[Start of Attachment]

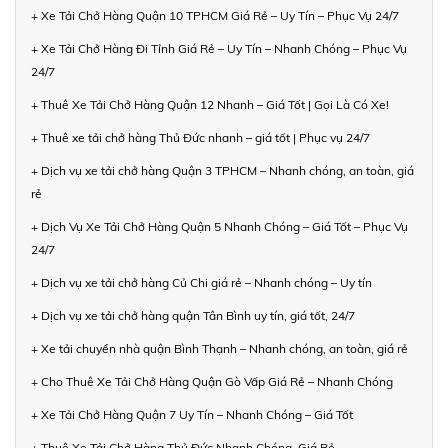
+ Xe Tải Chở Hàng Quận 10 TPHCM Giá Rẻ – Uy Tín – Phục Vụ 24/7
+ Xe Tải Chở Hàng Đi Tỉnh Giá Rẻ – Uy Tín – Nhanh Chóng – Phục Vụ
24/7
+ Thuê Xe Tải Chở Hàng Quận 12 Nhanh – Giá Tốt | Gọi Là Có Xe!
+ Thuê xe tải chở hàng Thủ Đức nhanh – giá tốt | Phục vụ 24/7
+ Dịch vụ xe tải chở hàng Quận 3 TPHCM – Nhanh chóng, an toàn, giá
rẻ
+ Dịch Vụ Xe Tải Chở Hàng Quận 5 Nhanh Chóng – Giá Tốt – Phục Vụ
24/7
+ Dịch vụ xe tải chở hàng Củ Chi giá rẻ – Nhanh chóng – Uy tín
+ Dịch vụ xe tải chở hàng quận Tân Bình uy tín, giá tốt, 24/7
+ Xe tải chuyển nhà quận Bình Thạnh – Nhanh chóng, an toàn, giá rẻ
+ Cho Thuê Xe Tải Chở Hàng Quận Gò Vấp Giá Rẻ – Nhanh Chóng
+ Xe Tải Chở Hàng Quận 7 Uy Tín – Nhanh Chóng – Giá Tốt
+ Thuê Xe Tải Chở Hàng Thủ Đức Nhanh Chóng, Giá Rẻ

[End of Attachment]

### YOUR INSTRUCTIONS
Look through the records and copy every line that has the word "Phục".

### TASK SOLUTION
+ Xe Tải Chở Hàng Quận 10 TPHCM Giá Rẻ – Uy Tín – Phục Vụ 24/7
+ Xe Tải Chở Hàng Đi Tỉnh Giá Rẻ – Uy Tín – Nhanh Chóng – Phục Vụ
+ Thuê xe tải chở hàng Thủ Đức nhanh – giá tốt | Phục vụ 24/7
+ Dịch Vụ Xe Tải Chở Hàng Quận 5 Nhanh Chóng – Giá Tốt – Phục Vụ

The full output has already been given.